- Film poster
- Directed by: Ken Sanzel
- Written by: Ken Sanzel
- Produced by: Gary Preisler; Eric Brenner;
- Starring: Ryan Kwanten; Freida Pinto; Carolina Gómez; Mickey Rourke;
- Cinematography: Paulo Perez
- Edited by: Matt Mayer
- Music by: Darren Jackson
- Production companies: ETA Films; Global Film Partners; Monogram Entertainment;
- Distributed by: Voltage Pictures
- Release date: July 20, 2015 (Los Angeles);
- Running time: 97 minutes
- Countries: United States; Colombia;
- Language: English

= Blunt Force Trauma (film) =

2015 film by Ken Sanzel

Blunt Force Trauma is a 2015 American-Colombian neo-Western action film written and directed by Ken Sanzel. It stars Ryan Kwanten, Freida Pinto, Carolina Gómez, and Mickey Rourke.
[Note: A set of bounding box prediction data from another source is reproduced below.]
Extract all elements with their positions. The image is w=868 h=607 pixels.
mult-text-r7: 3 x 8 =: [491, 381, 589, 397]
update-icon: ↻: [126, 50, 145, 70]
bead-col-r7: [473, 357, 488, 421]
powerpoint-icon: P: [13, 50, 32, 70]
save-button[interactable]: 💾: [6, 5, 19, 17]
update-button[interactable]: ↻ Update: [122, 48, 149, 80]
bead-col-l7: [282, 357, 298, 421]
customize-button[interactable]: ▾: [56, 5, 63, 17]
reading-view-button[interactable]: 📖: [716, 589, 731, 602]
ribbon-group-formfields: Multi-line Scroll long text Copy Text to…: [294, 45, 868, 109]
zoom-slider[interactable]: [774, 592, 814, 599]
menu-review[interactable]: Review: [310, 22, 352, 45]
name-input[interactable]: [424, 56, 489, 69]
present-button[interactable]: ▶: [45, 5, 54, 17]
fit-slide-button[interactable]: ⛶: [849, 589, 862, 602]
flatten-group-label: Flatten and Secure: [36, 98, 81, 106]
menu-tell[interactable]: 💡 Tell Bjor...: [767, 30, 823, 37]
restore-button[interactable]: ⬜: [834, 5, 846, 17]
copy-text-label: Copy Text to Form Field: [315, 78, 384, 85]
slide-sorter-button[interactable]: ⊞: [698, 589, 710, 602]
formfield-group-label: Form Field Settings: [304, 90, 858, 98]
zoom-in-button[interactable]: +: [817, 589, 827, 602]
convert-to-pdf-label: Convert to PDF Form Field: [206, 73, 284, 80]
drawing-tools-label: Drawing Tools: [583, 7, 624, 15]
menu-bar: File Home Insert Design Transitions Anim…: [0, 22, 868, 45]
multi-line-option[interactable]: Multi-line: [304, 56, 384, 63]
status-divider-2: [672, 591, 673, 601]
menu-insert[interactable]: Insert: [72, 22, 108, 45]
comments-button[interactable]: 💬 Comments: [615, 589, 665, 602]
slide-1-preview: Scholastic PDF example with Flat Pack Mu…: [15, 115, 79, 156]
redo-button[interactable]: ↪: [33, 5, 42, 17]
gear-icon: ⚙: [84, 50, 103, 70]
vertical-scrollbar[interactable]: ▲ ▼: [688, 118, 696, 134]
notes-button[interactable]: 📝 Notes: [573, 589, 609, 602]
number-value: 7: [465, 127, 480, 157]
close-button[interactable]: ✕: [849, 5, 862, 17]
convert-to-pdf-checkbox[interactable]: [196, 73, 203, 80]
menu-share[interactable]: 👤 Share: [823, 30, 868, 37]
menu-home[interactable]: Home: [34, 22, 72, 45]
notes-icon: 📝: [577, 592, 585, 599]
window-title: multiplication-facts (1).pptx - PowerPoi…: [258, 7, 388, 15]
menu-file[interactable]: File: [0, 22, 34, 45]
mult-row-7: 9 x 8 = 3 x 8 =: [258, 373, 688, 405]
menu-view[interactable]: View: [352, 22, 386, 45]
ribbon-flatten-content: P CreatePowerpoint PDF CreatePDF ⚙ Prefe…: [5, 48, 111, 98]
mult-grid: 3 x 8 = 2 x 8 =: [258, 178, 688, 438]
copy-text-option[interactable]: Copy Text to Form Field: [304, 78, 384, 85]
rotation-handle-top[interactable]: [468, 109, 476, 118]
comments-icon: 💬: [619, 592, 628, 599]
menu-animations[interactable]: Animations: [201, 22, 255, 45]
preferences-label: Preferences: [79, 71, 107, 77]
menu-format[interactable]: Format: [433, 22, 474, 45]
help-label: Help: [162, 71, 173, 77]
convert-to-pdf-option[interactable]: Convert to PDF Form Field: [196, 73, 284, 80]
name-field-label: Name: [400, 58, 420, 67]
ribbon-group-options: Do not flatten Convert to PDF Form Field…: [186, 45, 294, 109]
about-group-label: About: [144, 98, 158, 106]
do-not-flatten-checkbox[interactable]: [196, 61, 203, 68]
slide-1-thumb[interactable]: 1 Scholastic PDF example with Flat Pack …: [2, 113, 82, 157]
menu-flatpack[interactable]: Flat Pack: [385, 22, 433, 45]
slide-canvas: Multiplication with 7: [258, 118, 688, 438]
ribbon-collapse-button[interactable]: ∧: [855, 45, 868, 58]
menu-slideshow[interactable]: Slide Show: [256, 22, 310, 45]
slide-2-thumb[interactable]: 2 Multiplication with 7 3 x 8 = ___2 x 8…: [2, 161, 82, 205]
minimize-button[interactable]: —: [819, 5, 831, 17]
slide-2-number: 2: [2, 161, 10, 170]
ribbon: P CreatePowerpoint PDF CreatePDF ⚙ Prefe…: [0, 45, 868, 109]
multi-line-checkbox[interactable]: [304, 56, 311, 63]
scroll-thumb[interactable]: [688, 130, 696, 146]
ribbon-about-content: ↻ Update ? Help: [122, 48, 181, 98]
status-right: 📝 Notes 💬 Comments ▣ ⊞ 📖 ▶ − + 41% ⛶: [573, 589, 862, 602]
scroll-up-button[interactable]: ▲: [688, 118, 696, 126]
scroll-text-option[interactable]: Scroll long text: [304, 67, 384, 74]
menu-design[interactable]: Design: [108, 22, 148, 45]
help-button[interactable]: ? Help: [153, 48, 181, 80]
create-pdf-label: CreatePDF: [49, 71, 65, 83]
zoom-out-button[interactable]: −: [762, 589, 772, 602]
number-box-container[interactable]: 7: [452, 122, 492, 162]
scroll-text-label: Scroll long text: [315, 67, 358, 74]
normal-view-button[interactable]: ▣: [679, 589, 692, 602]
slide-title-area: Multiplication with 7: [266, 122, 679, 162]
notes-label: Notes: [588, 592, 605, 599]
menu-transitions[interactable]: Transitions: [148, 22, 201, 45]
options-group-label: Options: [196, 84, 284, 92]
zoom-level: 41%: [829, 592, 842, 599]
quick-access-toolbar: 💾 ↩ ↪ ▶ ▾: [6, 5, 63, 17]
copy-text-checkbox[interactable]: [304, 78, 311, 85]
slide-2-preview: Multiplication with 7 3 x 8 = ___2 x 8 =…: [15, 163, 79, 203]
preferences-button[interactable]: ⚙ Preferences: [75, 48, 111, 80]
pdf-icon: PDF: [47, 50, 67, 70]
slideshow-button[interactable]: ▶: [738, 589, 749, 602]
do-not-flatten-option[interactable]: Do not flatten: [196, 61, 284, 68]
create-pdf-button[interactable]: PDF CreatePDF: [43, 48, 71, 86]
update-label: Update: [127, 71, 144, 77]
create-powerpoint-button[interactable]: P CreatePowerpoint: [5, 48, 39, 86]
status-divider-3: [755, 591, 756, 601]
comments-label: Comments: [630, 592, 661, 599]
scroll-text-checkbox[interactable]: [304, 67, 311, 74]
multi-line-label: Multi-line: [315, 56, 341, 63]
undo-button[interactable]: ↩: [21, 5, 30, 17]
The film premiered in Los Angeles on July 20, 2015, before being released on DVD and Blu-ray on October 6, 2015.

==Premise==
Pinto plays a woman looking for her brother's killer. The film is based on a banned shooting game, revolving around duelists using kevlar vests. The rules are that one may not aim for lethal shots, and that should one fall out of a predesignated ring in which each contestant is standing, they lose. You may also tap out, similar to other combat sports.

==Cast==
- Ryan Kwanten as John
- Freida Pinto as Colt
- Carolina Gómez as Marla
- Mickey Rourke as Zorringer
- Christian Tappan as Emmet
- Maruia Shelton as Wesley
- John Alex Castillo as Bernie
- Herbert King as Walton
- Jason Gibson as Huey
- Andrés Suárez as Mendez
- Rubén Zamora as Silva
- Daniel Abril as Rodrigo
- Silvia De Dios as Doctor
- Carmenza Cossio as Roxanne
- Jon Mack as Reggie
- Steven Galarce as Arch
- Victor Gomez as Toby
- Tatiana Ronderos as Sandra

==Production==
Principal photography was done entirely in Bogotá, Colombia in 2014. In North America, Alchemy is the film's distributor. It competed in the Woodstock Film Festival and the Montreal World Film Festival.

==Reception==
John DeFore of The Hollywood Reporter criticized the film, stating that it "takes itself much more seriously than viewers will."